Scraping the SEC

All companies publicly traded in America must file a yearly financial statement (called the “10-K”) and four quarterly financial statements (called the “10-Q”) per annum. These documents are pored over by equity research analysts, accountants, etc. to gain an understanding of the company’s financial situation. They are also an incredibly rich source of natural language data for machine learning models, but the primary obstacle to leveraging them is that these forms are all in raw .html or .txt formats. Complicating the process is that many companies like to structure their statements their own way, or they add XBRL tables, PDF sections or images which look like garbled text to the parser.

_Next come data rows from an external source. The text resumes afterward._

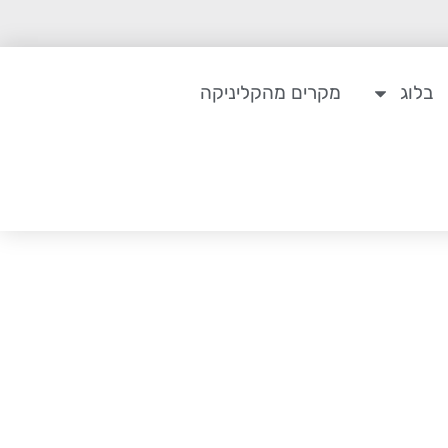
בלוג
מקרים מהקליניקה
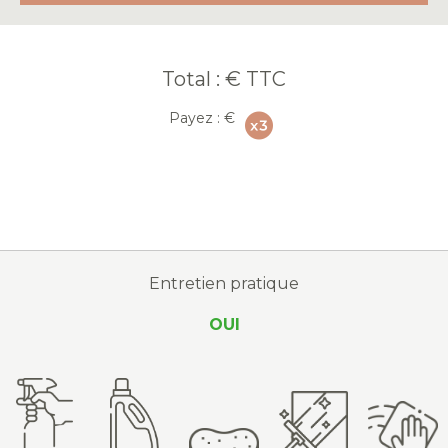
Total :
€ TTC
Payez :
€
Entretien pratique
OUI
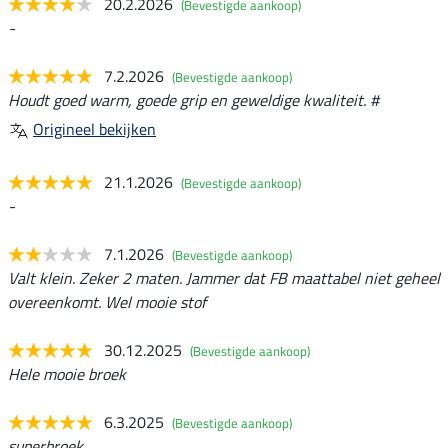
20.2.2026
(Bevestigde aankoop)
-
7.2.2026
(Bevestigde aankoop)
Houdt goed warm, goede grip en geweldige kwaliteit. #
Origineel bekijken
21.1.2026
(Bevestigde aankoop)
-
7.1.2026
(Bevestigde aankoop)
Valt klein. Zeker 2 maten. Jammer dat FB maattabel niet geheel
overeenkomt. Wel mooie stof
30.12.2025
(Bevestigde aankoop)
Hele mooie broek
6.3.2025
(Bevestigde aankoop)
superbroek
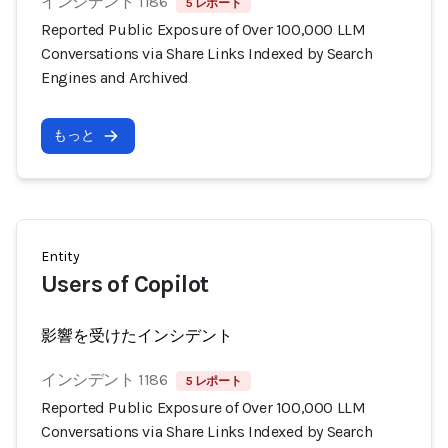
インシデント 1186
5 レポート
Reported Public Exposure of Over 100,000 LLM
Conversations via Share Links Indexed by Search
Engines and Archived
もっと
Entity
Users of Copilot
影響を受けたインシデント
インシデント 1186
5 レポート
Reported Public Exposure of Over 100,000 LLM
Conversations via Share Links Indexed by Search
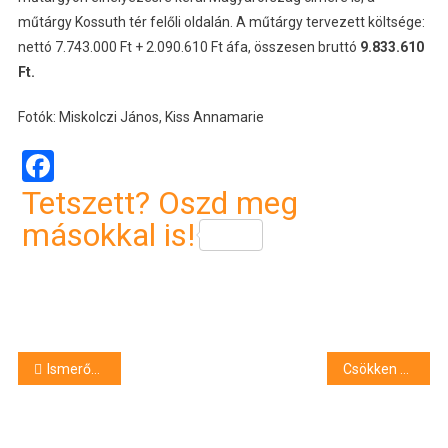
műtárgy Kossuth tér felőli oldalán. A műtárgy tervezett költsége:
nettó 7.743.000 Ft + 2.090.610 Ft áfa, összesen bruttó
9.833.610
Ft.
Fotók: Miskolczi János, Kiss Annamarie
Facebook
Tetszett? Oszd meg
másokkal is!
Bejegyzés
Ismerősök akartak hozzá betörni, de megzavarta őket
Csökken a benzin ára
navigáció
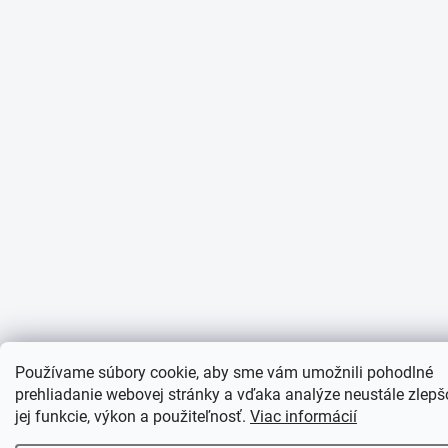
Používame súbory cookie, aby sme vám umožnili pohodlné
prehliadanie webovej stránky a vďaka analýze neustále zlepš
jej funkcie, výkon a použiteľnosť.
Viac informácií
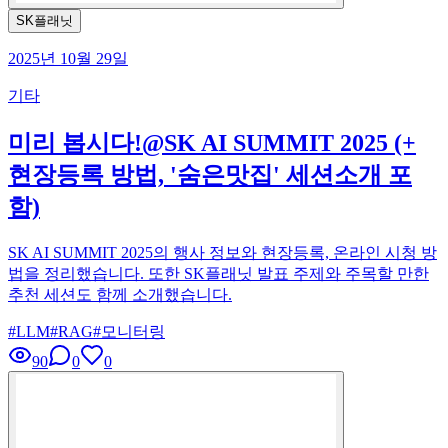
SK플래닛
2025년 10월 29일
기타
미리 봅시다!@SK AI SUMMIT 2025 (+
현장등록 방법, '숨은맛집' 세션소개 포
함)
SK AI SUMMIT 2025의 행사 정보와 현장등록, 온라인 시청 방
법을 정리했습니다. 또한 SK플래닛 발표 주제와 주목할 만한
추천 세션도 함께 소개했습니다.
#
LLM
#
RAG
#
모니터링
90
0
0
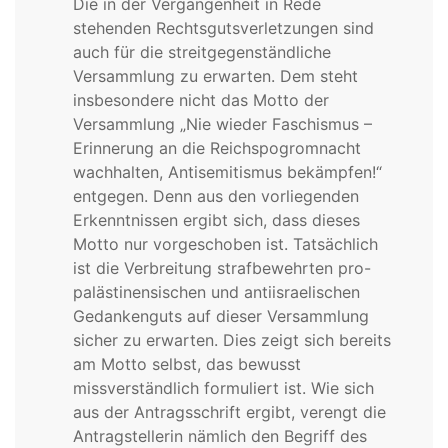
Die in der Vergangenheit in Rede
stehenden Rechtsgutsverletzungen sind
auch für die streitgegenständliche
Versammlung zu erwarten. Dem steht
insbesondere nicht das Motto der
Versammlung „Nie wieder Faschismus –
Erinnerung an die Reichspogromnacht
wachhalten, Antisemitismus bekämpfen!“
entgegen. Denn aus den vorliegenden
Erkenntnissen ergibt sich, dass dieses
Motto nur vorgeschoben ist. Tatsächlich
ist die Verbreitung strafbewehrten pro-
palästinensischen und antiisraelischen
Gedankenguts auf dieser Versammlung
sicher zu erwarten. Dies zeigt sich bereits
am Motto selbst, das bewusst
missverständlich formuliert ist. Wie sich
aus der Antragsschrift ergibt, verengt die
Antragstellerin nämlich den Begriff des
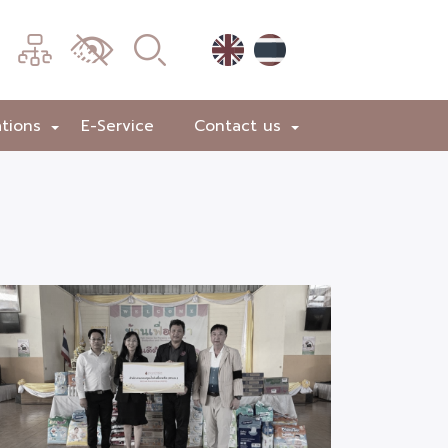
เมนู
เปลี่ยน
การ
แสดง
ations
E-Service
Contact us
+
+
ผล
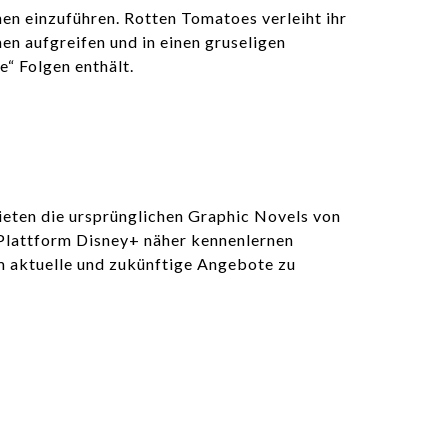
hen einzuführen. Rotten Tomatoes verleiht ihr
en aufgreifen und in einen gruseligen
e“ Folgen enthält.
bieten die ursprünglichen Graphic Novels von
g-Plattform Disney+ näher kennenlernen
m aktuelle und zukünftige Angebote zu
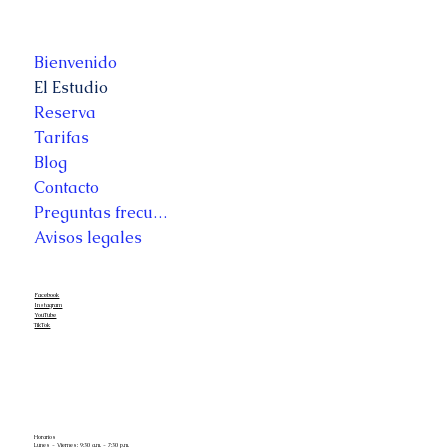
Bienvenido
El Estudio
Reserva
Tarifas
Blog
Contacto
Preguntas frecuentes
Avisos legales
Facebook
Instagram
YouTube
TikTok
Horarios
Lunes - Viernes: 9:30 a.m. - 7:30 p.m.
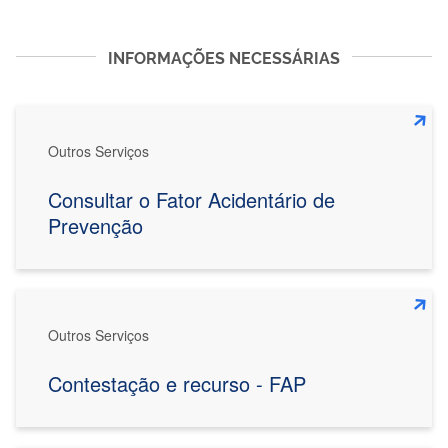
INFORMAÇÕES NECESSÁRIAS
Outros Serviços
Consultar o Fator Acidentário de
Prevenção
Outros Serviços
Contestação e recurso - FAP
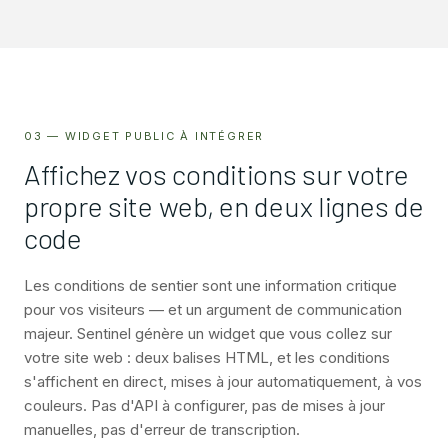
03 — WIDGET PUBLIC À INTÉGRER
Affichez vos conditions sur votre
propre site web, en deux lignes de
code
Les conditions de sentier sont une information critique
pour vos visiteurs — et un argument de communication
majeur. Sentinel génère un widget que vous collez sur
votre site web : deux balises HTML, et les conditions
s'affichent en direct, mises à jour automatiquement, à vos
couleurs. Pas d'API à configurer, pas de mises à jour
manuelles, pas d'erreur de transcription.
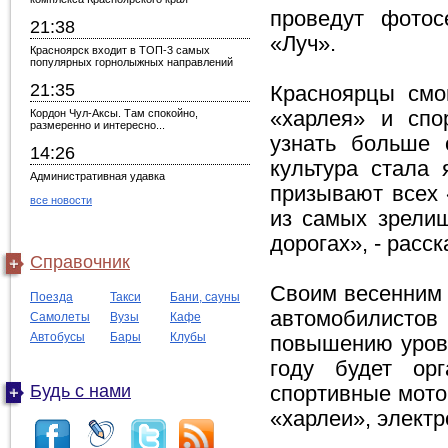
проведут фотос
21:38
«Луч».
Красноярск входит в ТОП-3 самых
популярных горнолыжных направлений
21:35
Красноярцы смог
Кордон Чул-Аксы. Там спокойно,
«харлея» и спо
размеренно и интересно...
узнать больше 
14:26
культура стала 
Административная удавка
призывают всех 
все новости
из самых зрели
дорогах», - расс
Справочник
Своим весенним 
Поезда
Такси
Бани, сауны
автомобилисто
Самолеты
Вузы
Кафе
Автобусы
Бары
Клубы
повышению уровн
году будет орг
Будь с нами
спортивные мото
«харлеи», электр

For one of my research projects, I scraped the entire SEC database of its 10-Q’s and 10-K’s and segment the texts into their respective sections (for example, section 3 concerns Legal Proceedings and section 6 contains tables of financial metrics). I open-sourced the code and the data. They are both unusually popular; the code has over 40 stars and nearly 30 forks, while the dataset has over 440 bookmarks and is one of the most popular on the data.world platform. I suspect this is because (a) I am the only one silly enough to use R for this kind of work and (b) everyone else who has actually scraped the SEC either kept their data private or gated it behind a pay-for-use API.

In 2021, there are much better ways to scrape the SEC nowadays (e.g. the python-edgar package) and other people with cleaned text files (e.g. Notre Dame)so I don’t really see the use of updating my own codebase anymore. Nonetheless the lack of open access around this incredibly valuable set of natural language data is a little disappointing, and I think there is still a huge opportunity for someone to have this text data linked to other important financial data sources (the most obvious one being stock price data). I definitely would not mind returning to it when I have time!